Sado-Monetarism

Ambrose Evans-Pritchard writes of European austerity policies in The Telegraph:

“Spain must tighten by 4.5pc of GDP this year though unemployment has surged to 24.4pc — from 7.9pc in 2008 — and the public sector is not unduly large. Italy must tighten 3.5pc this year, though it is near primary budget surplus. There is no credible economic theory to justify this pace of tightening. It is beyond any known therapeutic dose.”

What is going on here?  Europe is diving into recession, and yet every policy lever is being thrown in a direction to suppress growth.  The ECB is not cutting rates; banks are being told to raise capital reserves so they are reducing loans and hoarding cash; and public spending is being cut back more sharply than we have ever seen.

The only reason for this is the old-fashioned Dickensonian moralist view:  pain is good for you, and teaches valuable lessons.  So if a country’s government has misbehaved by spending too much, its people must be made to feel pain, so that they never support such a government again.  The pain will be salutary, imposing a price for past overspending and teaching lessons.  Moreover, those imposing the pain (mainly German but also Dutch and English elites) feel the satisfaction of Protestant (Puritan?) leaders in forcibly imposing virtue on those they see as having strayed.

Need we say how crazy this is?  People did not individually enact government policies.  Ordinary workers and retirees are not responsible for rampant tax evasion by the rich or for state corruption in Greece and Italy.  In Spain, moreover, the government did a better job maintaining fiscal balance than France; its problems arose form a huge property bust following loose lending by German and other European banks, not excessive state spending.   Imposing pain on these folks simply leads to radicalization and the rise of extremist left and right parties, as we have seen all too well in recent elections.  Imposing pain on these people leads to nationalist anger, not contrition.

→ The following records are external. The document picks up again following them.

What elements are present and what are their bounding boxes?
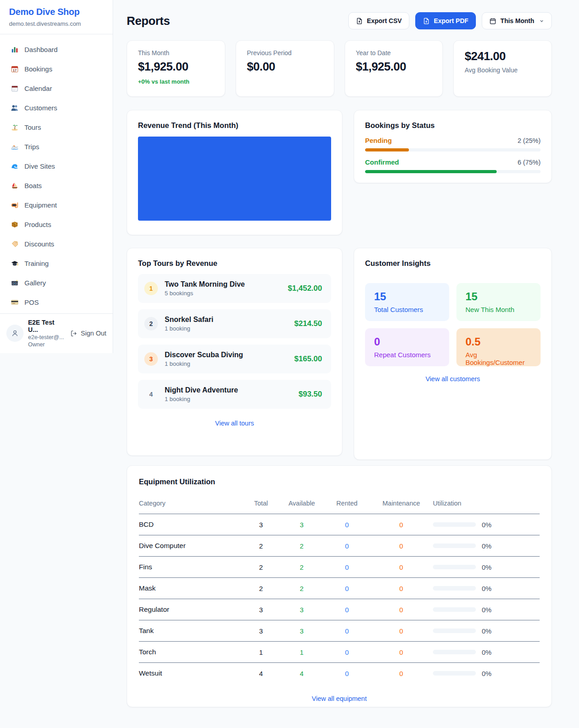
tour-row-snorkel-safari: 2Snorkel Safari1 booking$214.50	[138, 309, 331, 338]
equipment-rented: 0	[324, 535, 370, 557]
insight-label: New This Month	[465, 306, 532, 313]
sidebar-item-customers[interactable]: Customers	[5, 99, 107, 116]
equipment-rented: 0	[324, 578, 370, 599]
insight-tile-total-customers: 15Total Customers	[365, 283, 449, 321]
bar-chart-icon	[11, 46, 19, 53]
equipment-utilization-cell: 0%	[433, 599, 540, 620]
sidebar-item-equipment[interactable]: Equipment	[5, 197, 107, 213]
stat-cards-row: This Month$1,925.00+0% vs last monthPrev…	[127, 40, 552, 97]
equipment-row-torch: Torch11000%	[139, 642, 540, 663]
sidebar-item-label: POS	[24, 298, 39, 306]
equipment-utilization-card: Equipment Utilization Category Total Ava…	[127, 465, 552, 707]
sidebar-item-tours[interactable]: Tours	[5, 119, 107, 135]
svg-text:17: 17	[13, 68, 16, 72]
tour-name: Snorkel Safari	[165, 316, 214, 324]
equipment-total: 3	[243, 514, 279, 535]
export-csv-button[interactable]: Export CSV	[348, 12, 409, 29]
sidebar-item-discounts[interactable]: Discounts	[5, 236, 107, 252]
status-row-head: Pending2 (25%)	[365, 137, 541, 144]
sidebar-item-pos[interactable]: POS	[5, 294, 107, 310]
tour-row-discover-scuba-diving: 3Discover Scuba Diving1 booking$165.00	[138, 345, 331, 373]
bookings-by-status-title: Bookings by Status	[365, 121, 541, 130]
equipment-available: 2	[279, 578, 324, 599]
equipment-rented: 0	[324, 642, 370, 663]
sailboat-icon	[11, 182, 19, 189]
stat-card-avg-booking-value: $241.00Avg Booking Value	[453, 40, 552, 97]
sidebar-item-calendar[interactable]: Calendar	[5, 80, 107, 96]
tour-bookings: 1 booking	[165, 360, 243, 367]
insight-tile-repeat-customers: 0Repeat Customers	[365, 328, 449, 366]
equipment-row-fins: Fins22000%	[139, 557, 540, 578]
calendar-icon	[489, 18, 496, 24]
equipment-utilization-cell: 0%	[433, 557, 540, 578]
tour-info: Snorkel Safari1 booking	[165, 316, 214, 332]
export-csv-label: Export CSV	[367, 17, 402, 24]
tour-revenue: $93.50	[299, 390, 322, 399]
tour-rank-badge: 4	[144, 388, 158, 401]
sidebar-item-dive-sites[interactable]: Dive Sites	[5, 158, 107, 174]
sidebar-item-boats[interactable]: Boats	[5, 177, 107, 194]
shop-name: Demo Dive Shop	[9, 7, 104, 17]
utilization-bar-group: 0%	[433, 627, 540, 635]
insight-tiles: 15Total Customers15New This Month0Repeat…	[365, 283, 541, 366]
utilization-bar-group: 0%	[433, 670, 540, 677]
view-all-tours-link[interactable]: View all tours	[138, 420, 331, 427]
sidebar-item-label: Discounts	[24, 240, 54, 248]
sidebar-item-products[interactable]: Products	[5, 216, 107, 232]
equipment-category: Wetsuit	[139, 663, 243, 684]
equipment-table: Category Total Available Rented Maintena…	[139, 496, 540, 684]
view-all-equipment-link[interactable]: View all equipment	[139, 695, 540, 702]
equipment-rented: 0	[324, 620, 370, 642]
insight-label: Total Customers	[374, 306, 440, 313]
utilization-bar	[433, 522, 476, 527]
insight-tile-new-this-month: 15New This Month	[456, 283, 541, 321]
equipment-maintenance: 0	[370, 663, 433, 684]
sign-out-button[interactable]: Sign Out	[71, 330, 106, 337]
equipment-category: Regulator	[139, 599, 243, 620]
period-select[interactable]: This Month	[482, 12, 552, 29]
sidebar-item-label: Customers	[24, 104, 57, 112]
sidebar-item-dashboard[interactable]: Dashboard	[5, 41, 107, 57]
sidebar-item-label: Bookings	[24, 65, 52, 73]
utilization-percent: 0%	[482, 542, 492, 550]
header-actions: Export CSV Export PDF This Month	[348, 12, 552, 29]
tour-info: Discover Scuba Diving1 booking	[165, 351, 243, 367]
sidebar-header: Demo Dive Shop demo.test.divestreams.com	[0, 0, 113, 34]
view-all-customers-link[interactable]: View all customers	[365, 375, 541, 383]
top-tours-list: 1Two Tank Morning Dive5 bookings$1,452.0…	[138, 274, 331, 409]
stat-card-year-to-date: Year to Date$1,925.00	[345, 40, 443, 97]
stat-label: This Month	[138, 49, 214, 57]
equipment-available: 1	[279, 642, 324, 663]
sidebar-item-label: Dashboard	[24, 46, 57, 53]
period-label: This Month	[500, 17, 534, 24]
equipment-category: BCD	[139, 514, 243, 535]
status-value: 2 (25%)	[517, 137, 541, 144]
status-label: Pending	[365, 137, 392, 144]
sidebar-item-bookings[interactable]: 17Bookings	[5, 61, 107, 77]
user-role: Owner	[28, 341, 66, 348]
equipment-row-bcd: BCD33000%	[139, 514, 540, 535]
main-content: Reports Export CSV Export PDF This Month…	[113, 0, 579, 707]
sidebar-item-trips[interactable]: Trips	[5, 138, 107, 155]
equipment-category: Torch	[139, 642, 243, 663]
equipment-utilization-cell: 0%	[433, 642, 540, 663]
col-maintenance: Maintenance	[370, 496, 433, 514]
export-pdf-button[interactable]: Export PDF	[415, 12, 476, 29]
sidebar-item-training[interactable]: Training	[5, 255, 107, 271]
status-row-confirmed: Confirmed6 (75%)	[365, 158, 541, 173]
equipment-table-header: Category Total Available Rented Maintena…	[139, 496, 540, 514]
tour-bookings: 1 booking	[165, 325, 214, 332]
sidebar-item-label: Trips	[24, 143, 39, 151]
sidebar-item-gallery[interactable]: Gallery	[5, 274, 107, 291]
equipment-maintenance: 0	[370, 514, 433, 535]
tour-info: Two Tank Morning Dive5 bookings	[165, 280, 245, 297]
tour-row-night-dive-adventure: 4Night Dive Adventure1 booking$93.50	[138, 380, 331, 409]
status-row-head: Confirmed6 (75%)	[365, 158, 541, 166]
utilization-percent: 0%	[482, 521, 492, 529]
equipment-utilization-cell: 0%	[433, 578, 540, 599]
wave-icon	[11, 162, 19, 170]
sign-out-icon	[71, 330, 77, 337]
equipment-available: 4	[279, 663, 324, 684]
credit-card-icon	[11, 298, 19, 306]
equipment-total: 3	[243, 620, 279, 642]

The basic problem of the Euro is that banks led widely believing economic growth everywhere was as secure as in France or Germany or the Netherlands.  When those bets proved wrongly placed (like bets on the endless upward price trend of American housing), someone was going to have to go bust.  Yet the Euro zone gave investors the illusion that they would be bailed out by the Eurozone as a whole.  It is the binding power of this illusion that is causing everyone to struggle with the fact of inescapable losses.

Worse yet (can it be worse?), the austerity policies advocated as an alternative to real Eurozone fusion have not produced a reduction in state debts.  Quite the contrary; since the beginning of their efforts to impose as much austerity as politically possible, Greece, Spain, and Italy have seen their GDP’s decline and their state debts increase; the opposite of what is needed.  The adoption of austerity policies has thus pushed countries further into the death spiral of rising debts and falling GDP, rather than pulling them back from the brink.  Ireland and Portugal and Greece are little economies where economic setbacks could easily be managed by the EU.  Italy and Spain are not; they are major pillars of the EU.  Yet both economies are expect to contract by 1.5-2.5% next year, while piling up their huge debts.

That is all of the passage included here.